Maurer has opted to replace one of her three- to four-hours of therapy on Wednesdays with an hour of outside gardening. For the next hour she “lifts weights” and works on “standing endurance.” Maurer warms up to the weekly garden therapy by rubbing rosemary and lemon grass between her fingers.

Maurer’s occupational therapist, Brittnee Howell, said the garden provides a diversion for patients in the rehab unit (where patients stay on average about two weeks). At the same time, giving patients shovels and letting them pluck flowers, plant seeds, pick blueberries reminds them what awaits them once they’re out of the hospital.

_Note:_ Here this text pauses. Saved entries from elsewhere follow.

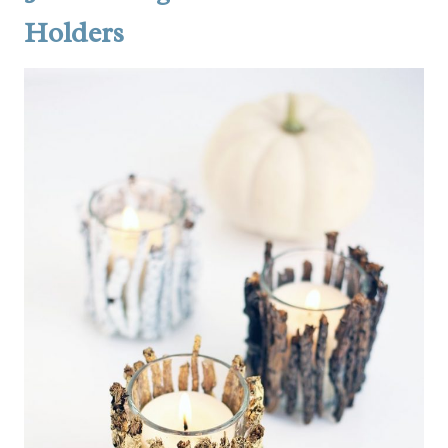
Holders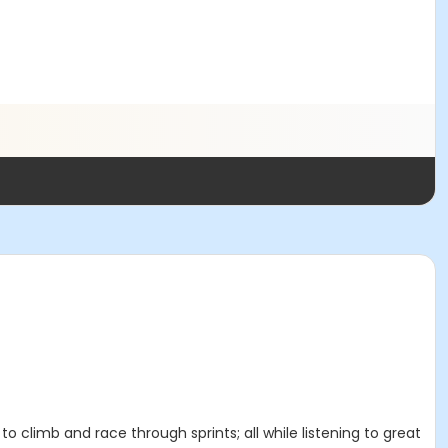
 to climb and race through sprints; all while listening to great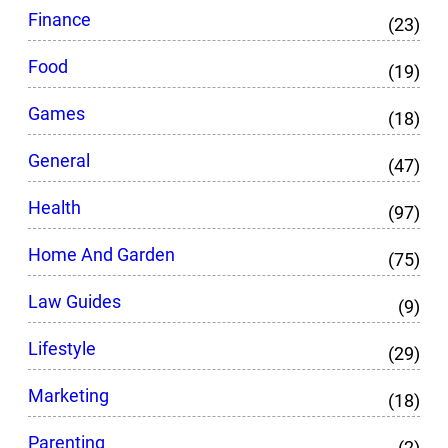
Finance
(23)
Food
(19)
Games
(18)
General
(47)
Health
(97)
Home And Garden
(75)
Law Guides
(9)
Lifestyle
(29)
Marketing
(18)
Parenting
(2)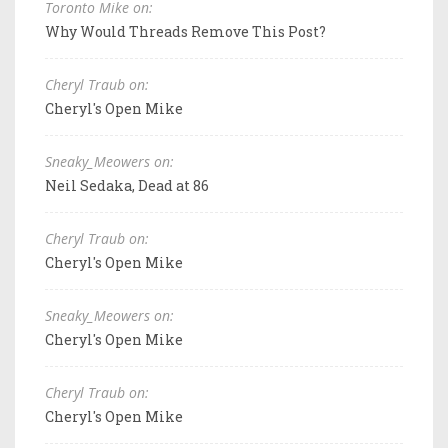
Toronto Mike on:
Why Would Threads Remove This Post?
Cheryl Traub on:
Cheryl's Open Mike
Sneaky_Meowers on:
Neil Sedaka, Dead at 86
Cheryl Traub on:
Cheryl's Open Mike
Sneaky_Meowers on:
Cheryl's Open Mike
Cheryl Traub on:
Cheryl's Open Mike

WellStar Cobb’s garden was planted in 1992 under the guidance of Becky Blades, a Cobb County volunteer gardener. Blades said the key modification of the garden was raising the beds off the ground to make plantings easier to reach. Otherwise, the patients use regular tools and hoses. Some of these gardeners reportedly have suffered strokes. Others have fallen and broken bones. Some have suffered an illness and simply need time to rebuild their strength from being bedridden.